[nggallery id=15] Griechenland hinkt in der Nutzung des Internets im europäischen Vergleich hinterher. Das ist wenig erstaunlich, hielten 2005 noch 7 von 10 Griechen das Internet für nutzlos und konnten nur wenig Benefits aus dem WWW ziehen. Und auch 2008 sagen 30 Prozent der Nicht-Internetnutzer, dass sie das Netz nicht interessiere; weitere 27 Prozent sehen in fehlenden Fähigkeiten den Grund.
Laut des Datenmaterials von Eurostat, dem Statistischen Amt der EU, hatten 2008 in Griechenland nur 31 Prozent aller Haushalte einen Internetzugang (wobei in der Wikipedia schon für das Jahr 2007 33 Prozent angegeben werden und die Internationale Telekommunikationsunion von fast 40 Prozent spricht).
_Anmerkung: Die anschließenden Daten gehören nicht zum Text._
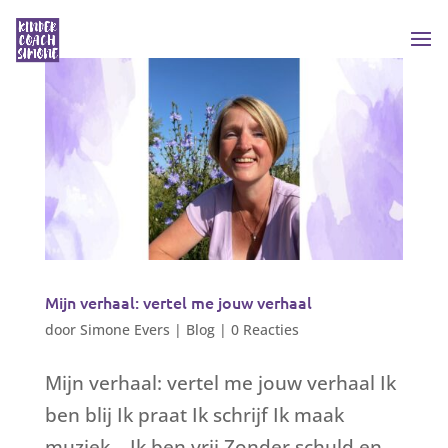
Mijn verhaal: vertel me jouw verhaal
door
Simone Evers
|
Blog
|
0 Reacties
Mijn verhaal: vertel me jouw verhaal Ik
ben blij Ik praat Ik schrijf Ik maak
muziek. Ik ben vrij Zonder schuld en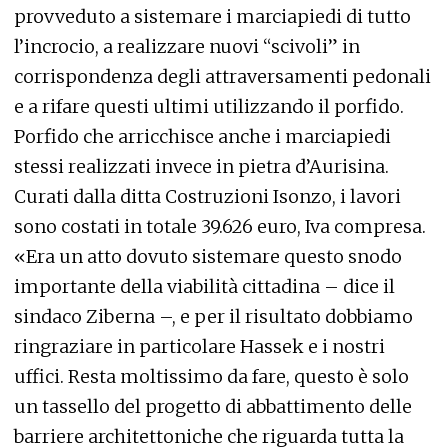
provveduto a sistemare i marciapiedi di tutto
l’incrocio, a realizzare nuovi “scivoli” in
corrispondenza degli attraversamenti pedonali
e a rifare questi ultimi utilizzando il porfido.
Porfido che arricchisce anche i marciapiedi
stessi realizzati invece in pietra d’Aurisina.
Curati dalla ditta Costruzioni Isonzo, i lavori
sono costati in totale 39.626 euro, Iva compresa.
«Era un atto dovuto sistemare questo snodo
importante della viabilità cittadina – dice il
sindaco Ziberna –, e per il risultato dobbiamo
ringraziare in particolare Hassek e i nostri
uffici. Resta moltissimo da fare, questo è solo
un tassello del progetto di abbattimento delle
barriere architettoniche che riguarda tutta la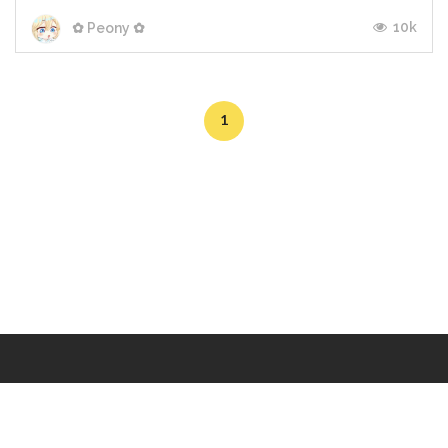
10k
✿ Peony ✿
1
Makers
/
Originals
/
Store
/
Sample
/
Redeem
/
About
/
Contact
/
Jobs
/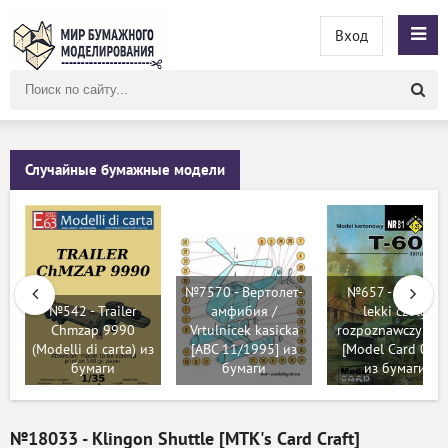
Вход
Поиск
по
сайту
Случайные бумажные модели
№7570 - Вертолет-
№657 - Rosyjski
№542 - Trailer
амфибия /
lekki czołg
Chmzap 9990
Vrtulnicek kasicka
rozpoznawczy T-6
(Modelli di carta) из
[ABC 11/1995] из
[Model Card 081]
бумаги
бумаги
из бумаги
№18033 - Klingon Shuttle [MTK's Card Craft]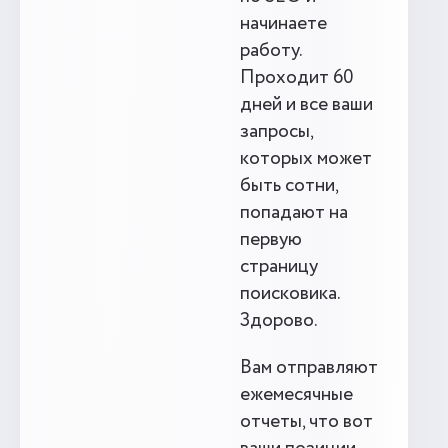
начинаете
работу.
Проходит 60
дней и все ваши
запросы,
которых может
быть сотни,
попадают на
первую
страницу
поисковика.
Здорово.
Вам отправляют
ежемесячные
отчеты, что вот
Welchen Zahl nun auch stimmen mag, im europäischen Vergleich haben durchschnittlich 56 Prozent aller Haushalte einen Internetzugang, so dass Griechenland zusammen mit Bulgarien (25 Prozent) und Rumänien (30 Prozent) die geringste Zugangsquote besitzt (die nordeuropäischen Länder haben die höchste). Das bedeutet eine magere Steigerung von nur 6 Prozent im Vergleich zum Vorjahr. Doch die Zugangsart hat sich immerhin etwas verbessert, denn die Zahl der Breitbandzugänge wurde verdreifacht (auf 21 Prozent), so dass 67 Prozent der Haushalte den schnellen Zugang zur Verfügung haben.
Die geringe Internetnutzung mag zum Teil an den horrenden Kosten liegen, die griechische TK-Anbieter ihren Kunden aufzwingen (2005 kostete eine 1024 kbps Verbindung noch um die 150 Euro im Monat – wobei die Mehrwertsteuer nicht im Preis enthalten war).
Internetnutzung
Auffällig ist hier, dass es große Unterschiede nach Geschlecht gibt: Nur halb so viele Frauen als Männer gehen ins Netz. Dabei nutzt größte Teil griechischer Haushalte das Internet für das Lesen von Nachrichten in Zeitungen und Zeitschriften. Tourismus- und Reiseinformationen sind die zweithäufigste Nutzungsquelle.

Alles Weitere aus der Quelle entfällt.